Figure 4 : UV-VIS Spectrophotometric

4.3.2 RAMAN SPECTROSCOPY:

Chemometrics and Raman spectroscopy have been utilized to detect and profile the chemical composition of counterfeit drugs. This is a two-step method that has been implemented. The first step outlines how to recognize medicinal tablets and capsules, as well as how to spot counterfeit products. API peaks in the suspect product are identified, a correlation with the database is calculated, and a non-linear classification method called support vector machines (SVM) is applied. The second step allows for the chemical profiling of a counterfeit alongside other counterfeits for forensic intelligence purposes, should one be detected.

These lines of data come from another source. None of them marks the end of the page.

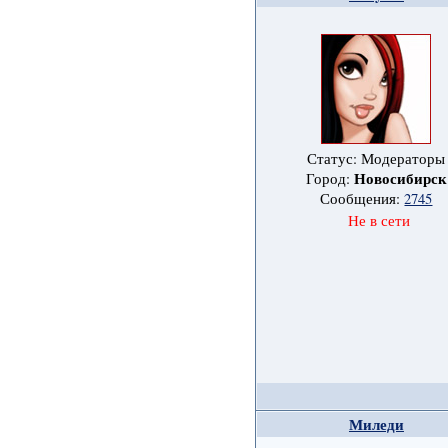
Статус: Модераторы
Новосибирск
Город:
Сообщения:
2745
Не в сети
Миледи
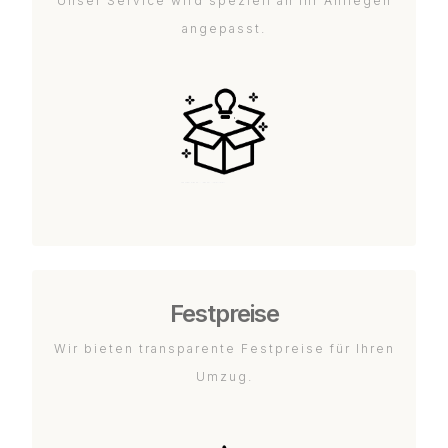
Unser Service wird speziell an Ihr Anliegen
angepasst.
Festpreise
Wir bieten transparente Festpreise für Ihren
Umzug.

This stage involves categorizing the counterfeits' 23 Raman spectra utilizing PCA (Principal Component Analysis) and correlation distance measurement.[56]

Figure 5: Raman Spectroscopy

4.3.3 NUCLEAR MAGNETIC RESONANCE:

In a reasonable amount of time, quantitative NMR was employed with excellent reproducibility to identify several drugs.[57] NMR can provide beneficial data for resolving the structures of associated compounds in cases where many techniques fail. The characterization of vardenafil, an analogue, was performed via NMR analysis.[58] A poly-nuclear magnetic resonance may be more complex and require complex statistical analysis, but it may prove very important in determining the identity of counterfeit drugs with different origins. Wawer et al. Presented a polynuclear NMR involving 13C, 1H, and 15N for the detection of sildenafil base and citrate in a pharmaceutical dosage form.[59]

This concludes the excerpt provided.